#39.GAYYA

36.7K 1.3K 2.6K
                                    

Gökyüzünün üstüne acımasızca çöken sis ve kopkoyu bulutların gözyaşları, gözlerimin değdiği camdan aşağıya hızla iniyordu. Ve izleri dışarıyı görmeme engel oluyordu.Yağmur, bardaktan boşalırcasına yağıyordu.

"Marketten bir şey istiyor musunuz Lavin hanım?"duyduğum erkek sesiyle donuk gözlerimi camdan aldım ve korumaya çevirdim."Çocuklar benzin dolduracaklar.Eğer herhangi bir isteğiniz varsa ilerideki benzincide duralım."

İnsanların benden uzak durmak isteyecekleri kadar donuk bakışlarımla korumaya baktım birkaç salise.Bakışlarımın içinde gizlediğim gerçekte beni eve geri götürmeleri dışında istediğim bir şey yoktu.

"Hayır."Korumanın gözlerinin içine ifadesizliğimle bakarken gergindim."Teşekkür ederim, yok."

"Tamam Lavin hanım.Sen sürmeye devam et Taner."diyen koruma elindeki telefonunu kulağına doğru götürdüğünde zaman ilerledikçe, korkumu besliyordu."Biz inmeyeceğiz Güney.Lavin hanımın bir isteği yok.Siz gidin, arkadan bize yetişirsiniz siz." Koruma önüne döndüğünde ona bakmayı sürdürdüm."Ertuğrul bey bizi bekliyor, zamanımız yok."

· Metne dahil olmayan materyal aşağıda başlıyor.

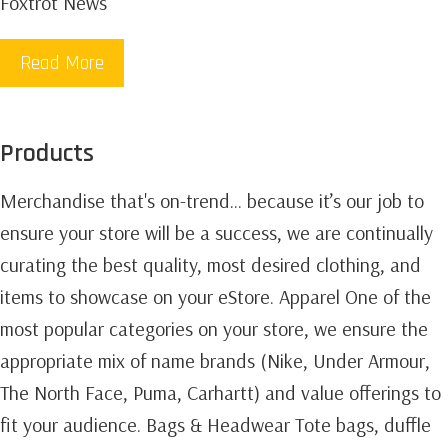
Foxtrot News
Read More
Products
Merchandise that's on-trend... because it’s our job to
ensure your store will be a success, we are continually
curating the best quality, most desired clothing, and
items to showcase on your eStore. Apparel One of the
most popular categories on your store, we ensure the
appropriate mix of name brands (Nike, Under Armour,
The North Face, Puma, Carhartt) and value offerings to
fit your audience. Bags & Headwear Tote bags, duffle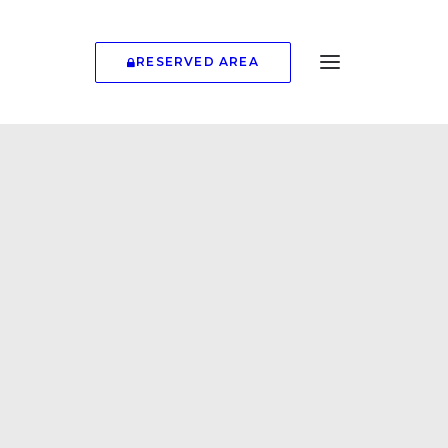
RESERVED AREA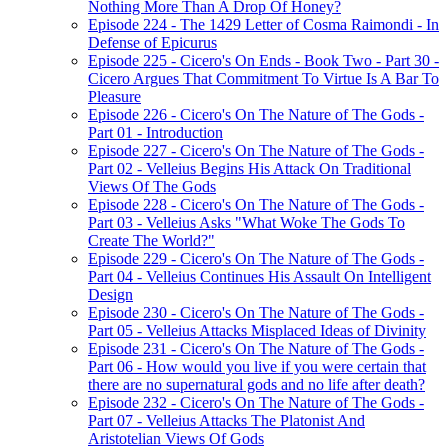
Nothing More Than A Drop Of Honey?
Episode 224 - The 1429 Letter of Cosma Raimondi - In
Defense of Epicurus
Episode 225 - Cicero's On Ends - Book Two - Part 30 -
Cicero Argues That Commitment To Virtue Is A Bar To
Pleasure
Episode 226 - Cicero's On The Nature of The Gods -
Part 01 - Introduction
Episode 227 - Cicero's On The Nature of The Gods -
Part 02 - Velleius Begins His Attack On Traditional
Views Of The Gods
Episode 228 - Cicero's On The Nature of The Gods -
Part 03 - Velleius Asks "What Woke The Gods To
Create The World?"
Episode 229 - Cicero's On The Nature of The Gods -
Part 04 - Velleius Continues His Assault On Intelligent
Design
Episode 230 - Cicero's On The Nature of The Gods -
Part 05 - Velleius Attacks Misplaced Ideas of Divinity
Episode 231 - Cicero's On The Nature of The Gods -
Part 06 - How would you live if you were certain that
there are no supernatural gods and no life after death?
Episode 232 - Cicero's On The Nature of The Gods -
Part 07 - Velleius Attacks The Platonist And
Aristotelian Views Of Gods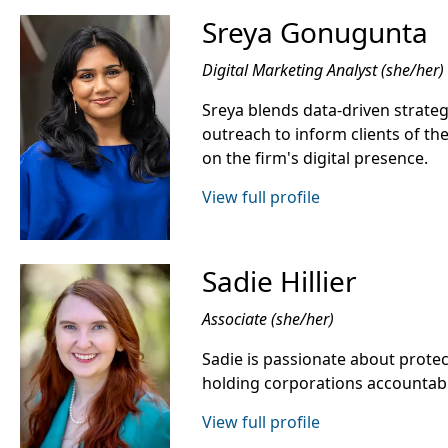
Sreya Gonugunta
Digital Marketing Analyst (she/her)
Sreya blends data-driven strategy
outreach to inform clients of the
on the firm's digital presence.
View full profile
Sadie Hillier
Associate (she/her)
Sadie is passionate about protect
holding corporations accountab
View full profile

Şiddetli yağmurdan dolayı dışarısını göremediğim ama görebilecekmişim gibi bindiğimden beri baktığım cama çevirdim bakışlarımı.Acaba şuan Adana'nın neresindeydik?Yağmur bu kadar hızlı yağmasa veya biraz durulsaydı bir ipucum olabilirdi ama durmuyordu.

"Efnan abi yabancı bir numara beni arıyor."Sürücü koltuğundaki korumanın sesini duydum ama kafamı yasladığım camdan kaldırmadım."Alo?Kimsin?"Arabada sessizlik oldu, sessizliğin çatlaklarından yağan yağmurun sesi sızdı"Estagfirullah.Yok ben sizin olduğunuzu bilmiyordum, bilsem niye öyle açayım telefonu?Kusura bakmayın.Numaranız ben de yok abi."

"Kim lan arayan?"Bana bir şey isteyip istemediğimi soran korumanın sert sesini duydum."Taner?"

Soğuk,kasvetli havalar ve gökyüzünün gözyaşlarını andıran yağmur, bana aydınlığını kaybettiğim kendi içimi hatırlatırdı ama aynı zamanda nedenini bilmediğim bir şekilde huzurlu hissederdim izlerken.

"Böyle bir şeyi yapamayız Atakan bey.Ertuğrul beyin bu isteğinizden haberi yok."Duyduğum isimle birlikte başımı yasladığım camdan hızla kaldırdım ve yerimde dikeldim heyecanla."Atakan bey, Ertuğrul beyin emri bu şekilde değil.Biz Lavin hanımı, Ertuğrul beye götürmek zorundayız.Bunu Ertuğrul beyle konuşun."

İçimdeki, o arabaya bindiğim andan beri atamadığım karamsarlık söndü. Atakan...Yutkundum.Demek Günel ona ulaşabilmişti.

"Al Efnan abi sen konuş bu adamla.Ben derdimi anlatamıyorum Atakan beye bir türlü"Heyecanla ve bir anda içimde beliren bir umutla, arabayı süren korumanın kulağındaki telefonu, yanındaki korumaya verişini izledim."Lavin'i götürmeyeceksiniz diyip duruyor."

Derin bir şekilde yutkundum.

Zihnim bir çöküntü gibiydi.

Toprakları asidik ve köpürür bir haldeydi ve umut, böylesine yakıcı bir toprağa düşmüştü.Eriyip gidecek miydi yoksa yeşerecek miydi?

"Efendim Atakan bey?"Gözlerim, sadece ensesini görebildiğim korumaya döndü."Bizim Ertuğrul beyden aldığımız emir bu değil ve maalesef size yardımcı olamayız."Koruma sustu, silicinin sesini duydum o sessizlikte."Bizi zor durumda bırakırsınız. Bu isteğinizle bunu siz de biliyorsunuz.Hatrınız var. O yüzden başka bir şey isteyin."

Dışarıdaki sağnak yağmurun sesi, susan, Atakan'ı dinleyen korumanın sesi arabanın içini doldurdu. Karman çorman olan zihnimde, bir yazarın daktiloya yazması gibi yazıldı kelimeler ve bir cümle oluştu;Atakan beni kurtarabilecek miydi?